¡Una de listos! canicas artículos prensa

Hace años, un amigo, dueño de una bodega ubicada en la provincia de Toledo, decidido a impulsar sus caldos, organizó una especie de cata o demostración de sus productos a la que me invitó. Según me contó, junto a las actividades típicas de esas ocasiones, habría un concurso cuyos premios serían botellas de sus más preciados vinazos. Dio la casualidad de que en la misma localidad donde se celebraría el acto residían unos conocidos míos a los que, por razones obvias —a él le gusta el vinoy  la cerveza y el coñac y… más que a mí respirar— animé a acompañarnos. Además, él me había dicho en infinidad de ocasiones que era un entendido en vinos, característica que en su entorno aplaudían como si se tratase del más reputado sommelier. Yo, sin embargo, ya entonces era incapaz de distinguir un Vega Sicilia de un vino de tetrabrik, por lo que tuve claro que yo haría el ridículo más espantoso capaz de imaginar.
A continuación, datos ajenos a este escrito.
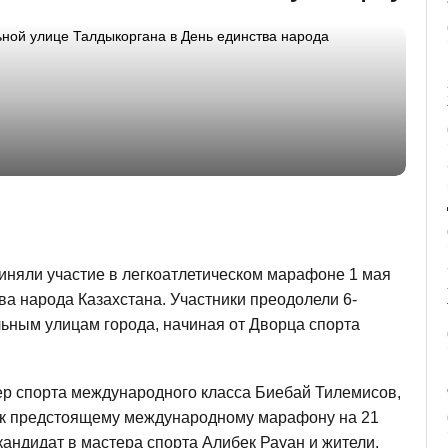
иняли участие в легкоатлетическом марафоне 1 мая
а народа Казахстана. Участники преодолели 6-
ьным улицам города, начиная от Дворца спорта
тер спорта международного класса Биебай Тилемисов,
ой к предстоящему международному марафону на 21
кандидат в мастера спорта Алибек Рауан и жители,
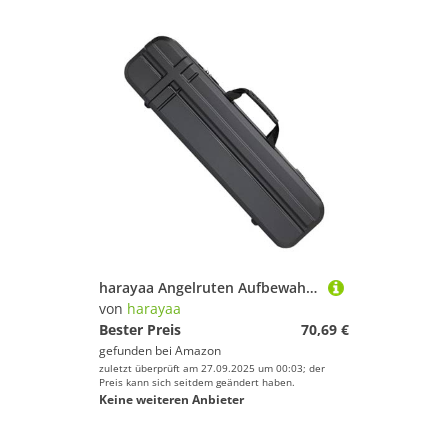
harayaa Angelruten Aufbewahrungstasche, Hartschalen Tragetasche, Große Angelwerkzeug Aufbewahrungstasche, Tragbarer Angelruten Koffer, 100 cm Schwarz
von
harayaa
Bester Preis
70,69 €
gefunden bei
Amazon
zuletzt überprüft am 27.09.2025 um 00:03; der
Preis kann sich seitdem geändert haben.
Keine weiteren Anbieter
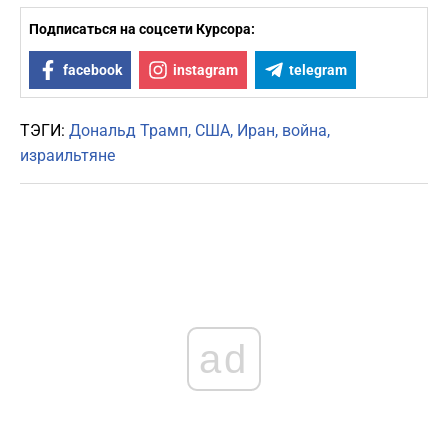
Подписаться на соцсети Курсора:
facebook
instagram
telegram
ТЭГИ:
Дональд Трамп
США
Иран
война
израильтяне
ad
El concurso se fundamentaba en que, en lotes de tres, el encargado de dirigir la cosa compartía características de ellos (uno es afrutado; el otro sabe a roble viejo; otro deja un regusto a frutas tropicales; etc.), a modo de cata a ciegas, debiendo averiguar nosotros cuál era cada cual. El conocido mío, el sumiller cum laude, se sentó a mi lado y desde el primer momento, en cada tanda de vinos que llegaba, me hablaba sin parar dándome consejos como si yo fuese, que de hecho lo era, un ignorante acreditado. Sin embargo, creo que oliéndose lo que podría pasar, segundos antes de empezar el concurso, mi amigo el bodeguero me dijo: «Guíate por tu instinto, busca los sabores y olores que supuestamente se atribuyen a cada vino y no hagas caso a quienes van de listos que, por cierto, en este mundillo hay muchos». Así, durante la larga hora que duró el evento, no hice ni caso al «entendido» y me dejé guiar por el consejo recibido.

Llegado el momento de ver las papeletas con los resultados, conforme se iban haciendo públicas las respuestas dadas por nosotros, mi conocido se iba poniendo malo al no acertar ni una. Al final, su cara de cabreo y mosqueo no tenía nombre al salir yo de allí con una botella del mejor néctar de los dioses criado en aquella bodega y, además, ganada en la prueba. Obviamente, el listillo atribuyó mis aciertos a la suerte y sus fallos a una confabulación contra él. Por cierto, creo que después ya no nos hemos visto más y de esto debe hacer 5 o 6 años. ¡Qué paz y tranquilidad… da el vino!